A Henri Cartier-Bresson Moment…
While I was out and about the downtown area of Nashville shooting some abstracts, I came across a street photography scene that I felt compelled to capture. A homeless woman was seated on a bus bench, all her possessions beside her, and she seemed to be asleep. The morning was warm, but she was covered head to toe. I watched her for a few minutes and then took the shot…
The image was fine and good, but I thought it could be more. I thought of Henri Cartier-Bresson and his concept of the decisive moment. He is known for making powerful images at the decisive moment. There is debate if he means to find the scene and waiting for it, or the moment the photographer sees all the elements coming together and captures the image.
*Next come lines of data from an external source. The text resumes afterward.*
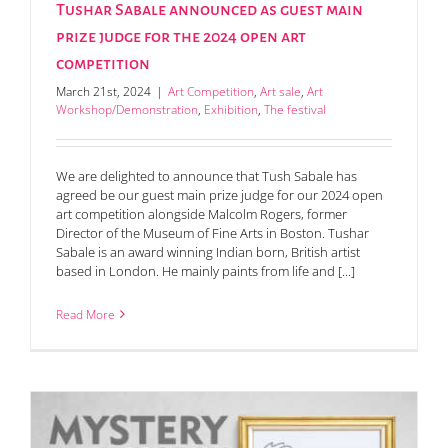
Tushar Sabale announced as guest main
prize judge for the 2024 open art
competition
March 21st, 2024
|
Art Competition
,
Art sale
,
Art
Workshop/Demonstration
,
Exhibition
,
The festival
We are delighted to announce that Tush Sabale has
agreed be our guest main prize judge for our 2024 open
art competition alongside Malcolm Rogers, former
Director of the Museum of Fine Arts in Boston. Tushar
Sabale is an award winning Indian born, British artist
based in London. He mainly paints from life and [...]
Read More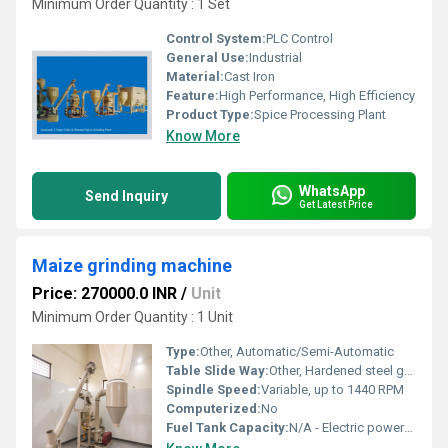
Minimum Order Quantity : 1 Set
Control System:
PLC Control
General Use:
Industrial
Material:
Cast Iron
Feature:
High Performance, High Efficiency
Product Type:
Spice Processing Plant
Know More
WhatsApp
Send Inquiry
Get Latest Price
Maize grinding machine
Price: 270000.0 INR
/
Unit
Minimum Order Quantity : 1 Unit
Type:
Other, Automatic/Semi-Automatic
Table Slide Way:
Other, Hardened steel guideways
Spindle Speed:
Variable, up to 1440 RPM
Computerized:
No
Fuel Tank Capacity:
N/A - Electric powered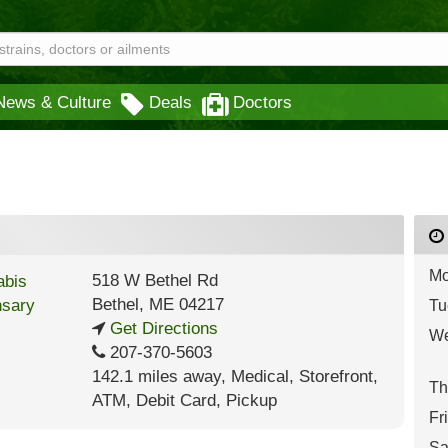
News & Culture
Deals
Doctors
Mo
518 W Bethel Rd
Bethel
,
ME
04217
Tu
Get Directions
We
207-370-5603
142.1 miles away
,
Medical,
Storefront,
Th
ATM,
Debit Card,
Pickup
Fr
Sa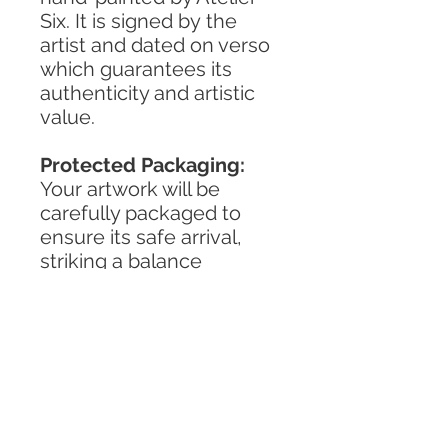
Six. It is signed by the
artist and dated on verso
which guarantees its
authenticity and artistic
value.
Protected Packaging:
Your artwork will be
carefully packaged to
ensure its safe arrival,
striking a balance
between reliability and
environmental
responsibility.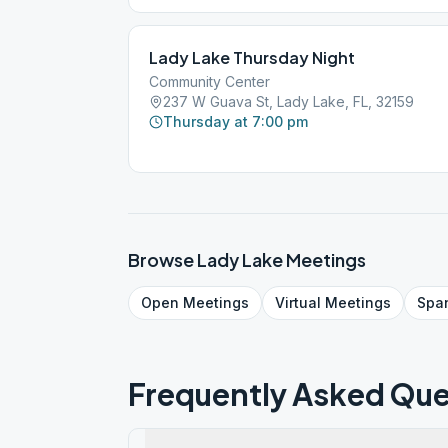
Lady Lake Thursday Night
Community Center
237 W Guava St, Lady Lake, FL, 32159
Thursday at 7:00 pm
Browse
Lady Lake
Meetings
Open
Meetings
Virtual
Meetings
Spa
Frequently Asked Que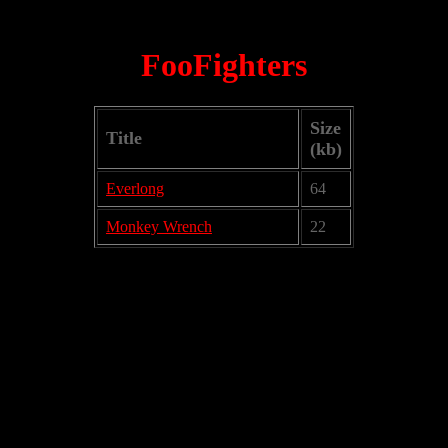
FooFighters
Size
Title
(kb)
Everlong
64
Monkey Wrench
22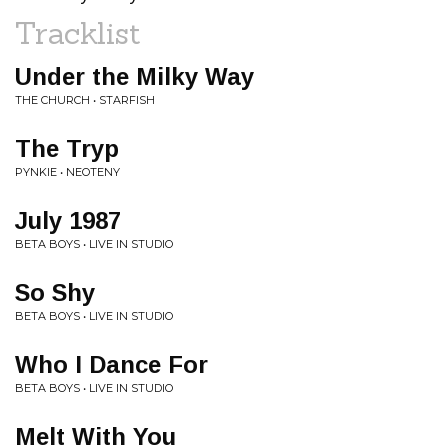
Tracklist
Under the Milky Way
THE CHURCH • STARFISH
The Tryp
PYNKIE • NEOTENY
July 1987
BETA BOYS • LIVE IN STUDIO
So Shy
BETA BOYS • LIVE IN STUDIO
Who I Dance For
BETA BOYS • LIVE IN STUDIO
Melt With You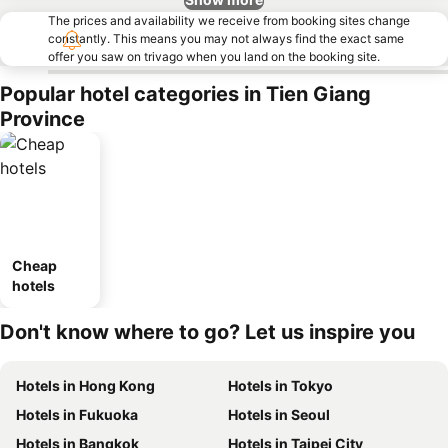
The prices and availability we receive from booking sites change
constantly. This means you may not always find the exact same
offer you saw on trivago when you land on the booking site.
Popular hotel categories in Tien Giang
Province
Cheap
hotels
Don't know where to go? Let us inspire you
Hotels in Hong Kong
Hotels in Tokyo
Hotels in Fukuoka
Hotels in Seoul
Hotels in Bangkok
Hotels in Taipei City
Either way, I felt that the image was lacking, so I waited for something to change.
A minute or so later, I saw a woman walking up the street in a determined manner, probably on her way to work. I thought she would be a good addition to the composition so I waited for her to get closer. As she neared, a string of cars came down the road and in between me and the lady on the bench. I lost site of her as they passed, but I readied myself for when the view cleared. Once free, the scene had changed. No, the lady coming down the street was still there and had moved into position. But, another player had entered the scene. A lady who looked to be a cleaning person at one of the nearby buildings, was approaching the lady on the bench. I had no idea what she was going to do, but I liked what it was doing for the scene before me.
A few seconds later, I could see that she was offering some cash to the lady on the bench. I took two quick images, both of which I think are more interesting street scenes.
The last one, actually changing the mood of the image from one of sorrow or pity to joy and gratefulness.
That Henri Cartier-Bresson sure knew his stuff!